30 Eylül 2016 Cuma

Açlık Grevini Önemsemek


Bu satırları yazarken nasıl olur da vicdan tatile gider diye düşünerek diğer taraf tanda insanlığımızı ne zaman kaybettik diye yazmaya başlıyorum

Dile kolay .! az buz değil neredeyse 57 gündür  açlık grevleri yapılıyor ve hükumet hala bir şey yapmadan ne yapabilirim diye bir türlü karar vermek ile verememek arasında sıkışmış durumda düşünmekte ve yapıyor muş gibi davranıyor

Sadece tarih değil vicdansızlık da tekerrür edermiş meğer. açlık grevleri karşısında devletin, hükumetin  çözüm üretmekle görevli yetkililerin, siyasilerin ve bir kısım medyanın tutum ve sözleri bu ülkede insani değerlerin, vicdanın, duygudaşlığın (empati) fena halde aşındığını bir kez daha gözler önüne serdi. gerilim siyasetinden medet umduğunu, barışa, uzlaşmaya, yumuşamaya niyetsiz liğini, bir kez daha ayan beyan gördük. Çocukların, gençlerin, kadınların, erkeklerin, bu ülkenin insanlarının kanı hiç bu dönemde olduğu kadar ucuza gitmemişti. Kadınların hedef olduğu namus(suzluk) cinayetlerinden küçücük çocukların yakınları tarafından hunharca öldürülmelerine; kimisine şehit, kimisine “ölü ele geçti” dense de on binlerce insanımızın şu kirli savaşta aynı ölümle ölmelerine toplum alıştı buda açlık grevleri karşısında takındıkları tavırdan belli.

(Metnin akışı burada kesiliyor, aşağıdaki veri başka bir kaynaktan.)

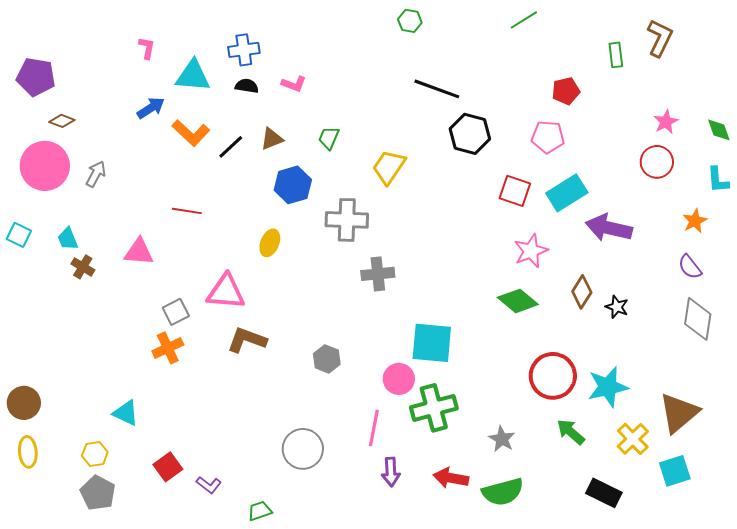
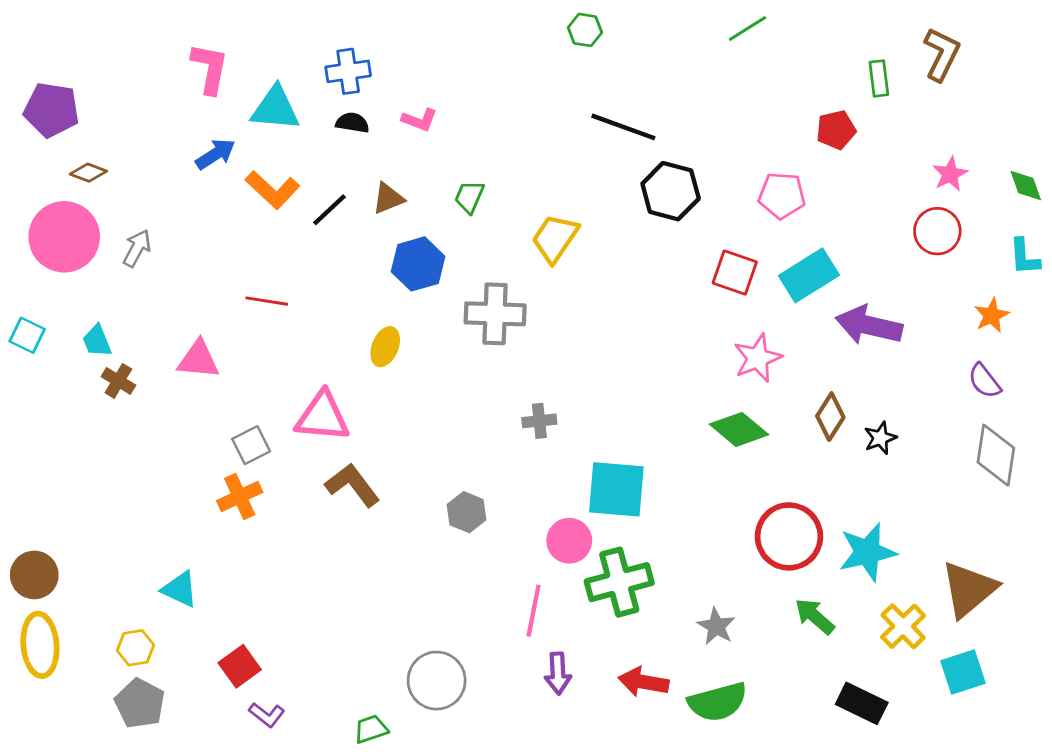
pink L-shape: (147, 48) -> (210, 68), size x1.6
red pentagon: (566, 91) -> (836, 130), moved
gray cross: (378, 274) -> (539, 421), moved, size x0.7
black star: (617, 307) -> (880, 438), turned 30
brown L-shape: (247, 340) -> (352, 485), turned 33
gray circle: (303, 449) -> (437, 681), moved
yellow ellipse: (28, 452) -> (40, 645), size x1.4
purple L-shape: (209, 485) -> (267, 715), moved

 Biz bu filmi daha önce de gördük

 On iki yıl önceydi, hatırlarsınız. F tipi hapishaneleri protesto eden tutuklular açlık grevlerini ölüm orucuna dönüştürdüler. Yakından, yüreğim yanarak izlediğim, ölümleri engellemek için elimden geleni yapmaya çalıştığım acı bir olaydı. Gencecik kızlar ve erkekler kendilerini ölüme terk ettiler. Benim bildiğim, izlediğim, hatırladığım kadarıyla o dönemde 153 tutuklu yaşamını yitirdi. Ölüm oruçlarını sonlandırmak için, korkunç ve iğrenç bir ironiyle Hayata Dönüş adı altında girişilen operasyonda (devlet katliamında) otuz tutuklu yakılarak, vurularak öldürüldü, iki de asker öldü.

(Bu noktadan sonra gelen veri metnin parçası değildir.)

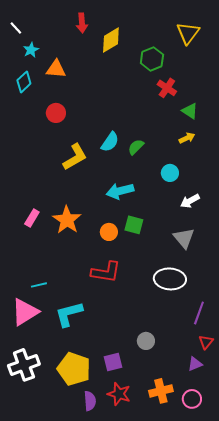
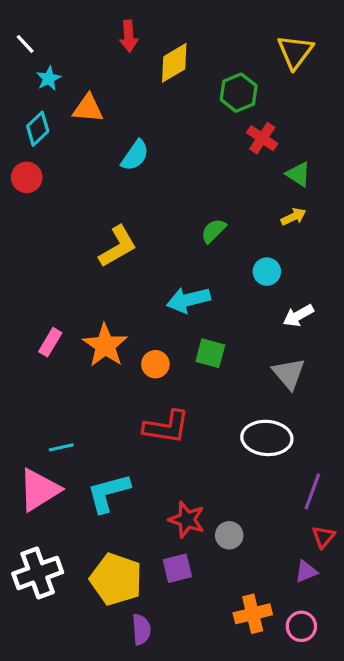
red circle: (56, 113) -> (27, 177), moved
cyan semicircle: (110, 142) -> (135, 155), moved
orange circle: (109, 232) -> (155, 364), moved
red star: (119, 394) -> (187, 520), moved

on iki yıl önceki devletlûların sözlerini, tutumlarını Başbakan Erdoğan'ın on iki yıl sonra aynen, hatta sözcük sözcüğe tekrarlaması; tekrarlamakla yetinmeyip kendine özgü kahvehane üslubuyla katkılar getirmesi oldu Cumhuriyet Bayramı resepsiyonunda gazetecilerin konuya ilişkin sorularına, “Aç değiller, yiyorlar... Gerektiğinde müdahale edilir” cevabını veren Sayın Başbakan, ertesi gün hızını alamadı, “Kuzu şiş götürürken, içerde olanlara ölün diyorlar. Oturmuş Kızıltepe’de kuzu kebabı yiyorlar” incisinin ardından “Devlet şantaja pabuç bırakmaz” sözü geldi. Söyleyene değil söyletene bak; on iki yıl önce de aynı cümleyi duymuştuk.

önemlisi de acımasız bir tonda “Aç değiller, yiyorlar” derken, bilerek bilmeyerek açlık grevi  ile ölüm orucunu bir tutuyor.  Şu sırada tutuklular açlık grevi yapıyorlar ve bu süreçte, kesin ölümü hızlandırmayacak bazı yaşamsal önlemler alınır. Alınır; çünkü talepler kabul edilme yoluna girilirse iş işten geçmiş, insan yaşamı dönüşsüz biçimde etkilenmiş olmamalıdır. Şekerli su, B vitamini, başka minimum takviye... Ne var ki, bir an gelir açlık grevi ölüm orucuna dönüşür. İnsan, hele de inanan insan, bir de üstüne varıldığında, kimliğinin kişiliğinin ayaklar altında çiğnendiğini hissettiğinde, Başbakanın yaptığı gibi provoke edildiğinde, o sıkıştırılmışlık koşullarında, öyle örgüt baskısıyla falan değil, kendi iradesiyle ölüme yatar. Onun kendine saygı duyabilmesinin, kimliğini pekiştirmesinin, yaşamına bir anlam kazandırmasının, ne yazık ki o koşullardaki tek yoludur bu.

“Kuzu şişi götürürken, içeridekilere ölün diyorlar. Oturmuş Kızıltepe’de kuzu kebabı yiyorlar” sözlerini ne vicdanla ne de sorumlu devlet adamlığıyla bağdaştıramadım.  iğrenç bir sahtekarlığın parçası olduğu, BDP’lileri birlikte kır yemeği yerken gösteren bu resmin aylar önce çekildiği tartışmasız bir gerçek. Ayrıca, BDP’lilerin yediğinin içtiğinin konuyla en küçük bir ilişkisi yok. Bu kadar düzeysiz bir polemikle mi hallolacak Kürt sorunu?

 Elimizde olduğu halde, açlık grevlerini Hayata Dönüş Operasyonu türünden caniyane yöntemlerle değil insanca yöntemlerle çözmeyi başarmalıyız  hayat bu hiç bilinmez, yarın öbür gün yitirilen yaşamların hesabını vermek durumunda kalırız ve gelinen tarihsel aşamada, bölgenin özel koşullarında, dünyanın önümüzdeki günlerinde savaş, ülkeyle birlikte AKP iktidarını da yıkıma götürür.